There has been much talk recently of the possibility of changes to the no-fault eviction legislations, and the potential scrapping of the section 21 notices.
Croydon Council have recently become the first local authority to pledge their support to this scheme, which calls to bin no fault evictions in a bid to give renters more power and security in their homes. A similar pledge to that which was made by Labour Shadow Housing Minister John Healey at the recent Labour party conferences (read more about that here https://www.urban.co.uk/landlord-university/landlord-news/party-conferences-call-for-shake-up-of-prs/).
The council became the first authority to formally back the ‘End Unfair Evictions’ campaign, which is headed up by tenant group Generation Rent.

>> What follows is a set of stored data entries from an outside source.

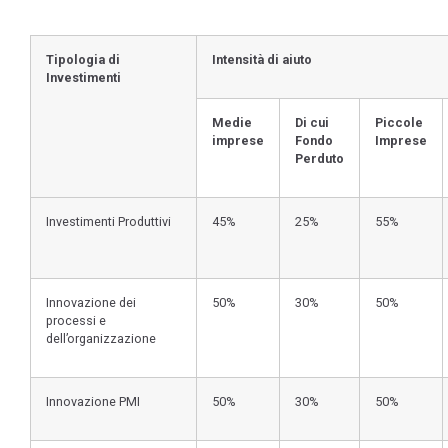
Tipologia di
Intensità di aiuto
Investimenti
Medie
Di cui
Piccole
imprese
Fondo
Imprese
Perduto
Investimenti Produttivi
45%
25%
55%
Innovazione dei
50%
30%
50%
processi e
dell’organizzazione
Innovazione PMI
50%
30%
50%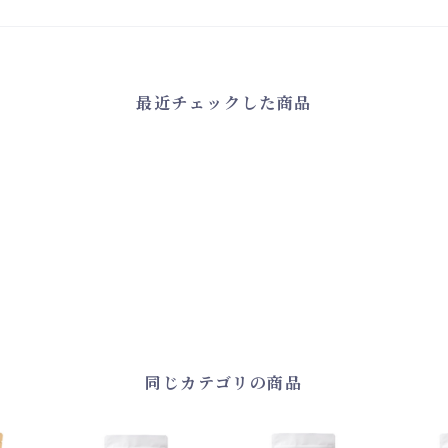
最近チェックした商品
同じカテゴリの商品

The biggest cause of homelessness in Croydon is evictions in the private rental sector. With Croydon having lost around 70% of its budget since 2010, we are struggling to deal with the scale of this problem, and it is unacceptable that private landlords are able to evict vulnerable tenants so easily, leaving the public sector to pick up the bill.Alison Butler, Croydon Council cabinet member for Homes & Gateway Services
The campaign, which is supported by a public petition which currently has over 50,000 signatures, is also being backed by the London Renters Union, ACORN and the New Economics Foundation. Additional support is given by organisations such as the Salvation Army and Crisis.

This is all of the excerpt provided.